- PROBLEM STATEMENT
Using the records below, report how many lines include "Located", and give no more than the number.

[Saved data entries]

- - -

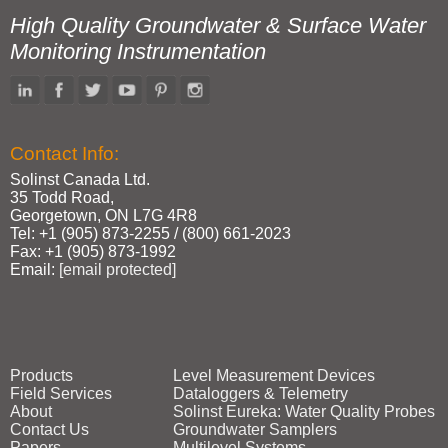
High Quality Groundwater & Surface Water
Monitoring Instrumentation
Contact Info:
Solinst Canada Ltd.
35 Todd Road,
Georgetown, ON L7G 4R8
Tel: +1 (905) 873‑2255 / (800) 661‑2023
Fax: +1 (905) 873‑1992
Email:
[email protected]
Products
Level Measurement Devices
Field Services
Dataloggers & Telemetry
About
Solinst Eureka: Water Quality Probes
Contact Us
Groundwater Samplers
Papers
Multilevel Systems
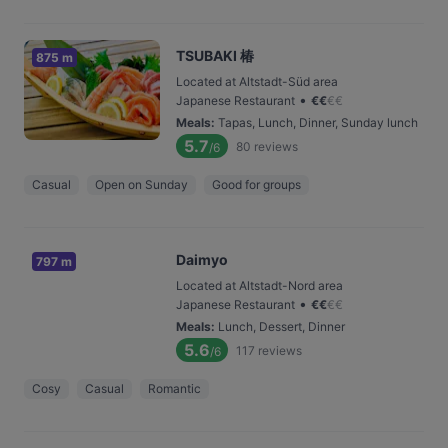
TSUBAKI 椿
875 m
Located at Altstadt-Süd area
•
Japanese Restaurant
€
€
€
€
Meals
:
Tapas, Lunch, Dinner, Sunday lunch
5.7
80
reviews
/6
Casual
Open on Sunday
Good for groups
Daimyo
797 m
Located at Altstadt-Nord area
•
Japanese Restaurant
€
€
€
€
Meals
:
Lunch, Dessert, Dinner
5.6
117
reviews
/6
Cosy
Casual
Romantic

- - -

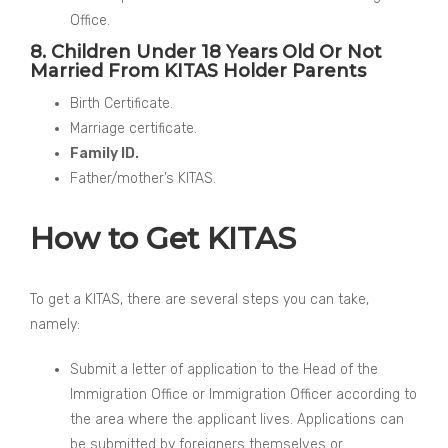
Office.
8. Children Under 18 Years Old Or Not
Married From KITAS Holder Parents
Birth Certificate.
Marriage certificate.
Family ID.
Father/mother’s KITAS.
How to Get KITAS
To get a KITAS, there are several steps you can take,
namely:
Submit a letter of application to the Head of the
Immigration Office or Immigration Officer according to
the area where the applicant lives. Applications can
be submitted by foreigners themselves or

- - -

- EXERCISE ANSWER
2